Homogeneous Clusters
vSphere Fault Tolerance can function in clusters with nonuniform hosts, but it works best in clusters with
compatible nodes. When constructing your cluster, all hosts should have the following configuration:
n
Common access to datastores used by the virtual machines.
n
The same virtual machine network configuration.
n
The same BIOS settings (power management and hyperthreading) for all hosts.
Run Check Compliance to identify incompatibilities and to correct them.
Performance
To increase the bandwidth available for the logging traffic between Primary and Secondary VMs use a
10Gbit NIC, and enable the use of jumbo frames.
You can select multiple NICs for the FT logging network.
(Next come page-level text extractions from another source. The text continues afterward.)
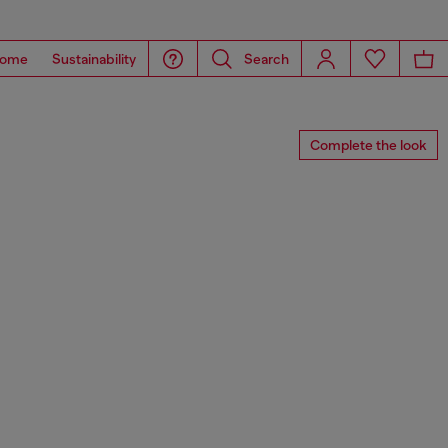
ome
Sustainability
Search
Complete the look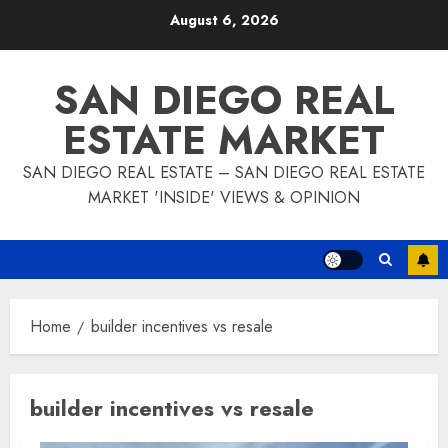
Skip
August 6, 2026
to
content
SAN DIEGO REAL
ESTATE MARKET
SAN DIEGO REAL ESTATE – SAN DIEGO REAL ESTATE
MARKET 'INSIDE' VIEWS & OPINION
Home
builder incentives vs resale
builder incentives vs resale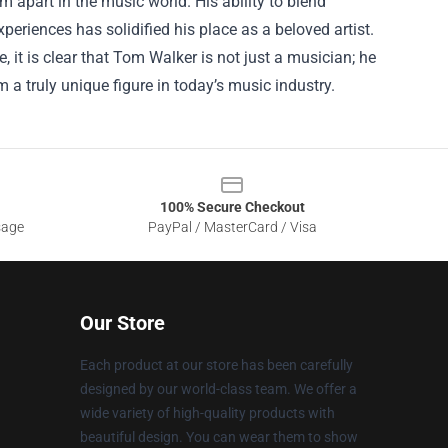
m apart in the music world. His ability to blend
periences has solidified his place as a beloved artist.
it is clear that Tom Walker is not just a musician; he
 a truly unique figure in today’s music industry.
100% Secure Checkout
sage
PayPal / MasterCard / Visa
Our Store
Each product at our store has been carefully
designed by our world-class team. We offer a
wide variety of high-quality products with
beautiful design. You can wear them to show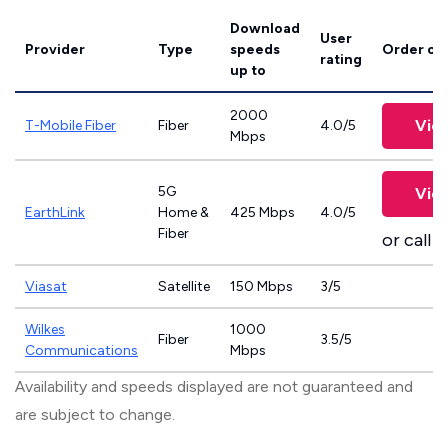
Download
User
Provider
Type
speeds
Order on
rating
up to
2000
Vie
T-Mobile Fiber
Fiber
4.0/5
Mbps
5G
Vie
EarthLink
Home &
425 Mbps
4.0/5
Fiber
or call
8
Viasat
Satellite
150 Mbps
3/5
Wilkes
1000
Fiber
3.5/5
Communications
Mbps
Availability and speeds displayed are not guaranteed and
are subject to change.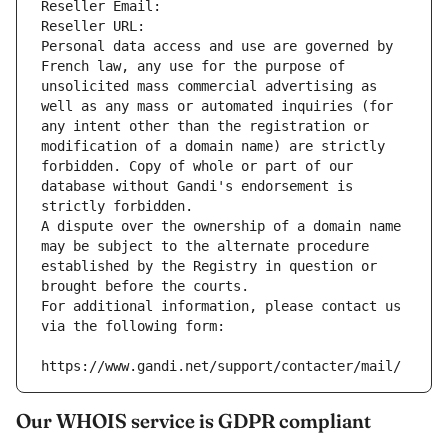
Reseller Email: 
Reseller URL: 
Personal data access and use are governed by 
French law, any use for the purpose of 
unsolicited mass commercial advertising as 
well as any mass or automated inquiries (for 
any intent other than the registration or 
modification of a domain name) are strictly 
forbidden. Copy of whole or part of our 
database without Gandi's endorsement is 
strictly forbidden.
A dispute over the ownership of a domain name 
may be subject to the alternate procedure 
established by the Registry in question or 
brought before the courts.
For additional information, please contact us 
via the following form:
https://www.gandi.net/support/contacter/mail/
Our WHOIS service is GDPR compliant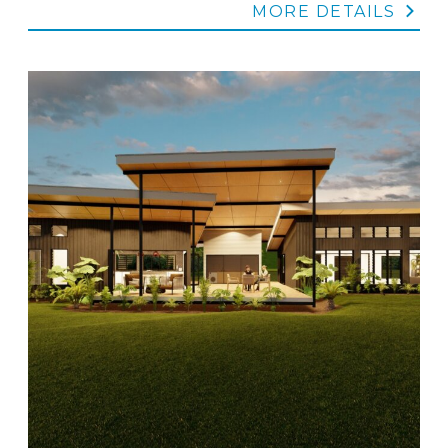
MORE DETAILS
By selecting multiple NICs, you can take
advantage of the bandwidth from multiple NICs even if all of the NICs are not dedicated to running FT.
Store ISOs on Shared Storage for Continuous Access
Store ISOs that are accessed by virtual machines with Fault Tolerance enabled on shared storage that is
accessible to both instances of the fault tolerant virtual machine. If you use this configuration, the CD-
ROM in the virtual machine continues operating normally, even when a failover occurs.
Avoid Network Partitions
A network partition occurs when a vSphere HA cluster has a management network failure that isolates
some of the hosts from vCenter Server and from one another. See Network Partitions. When a partition
occurs, Fault Tolerance protection might be degraded.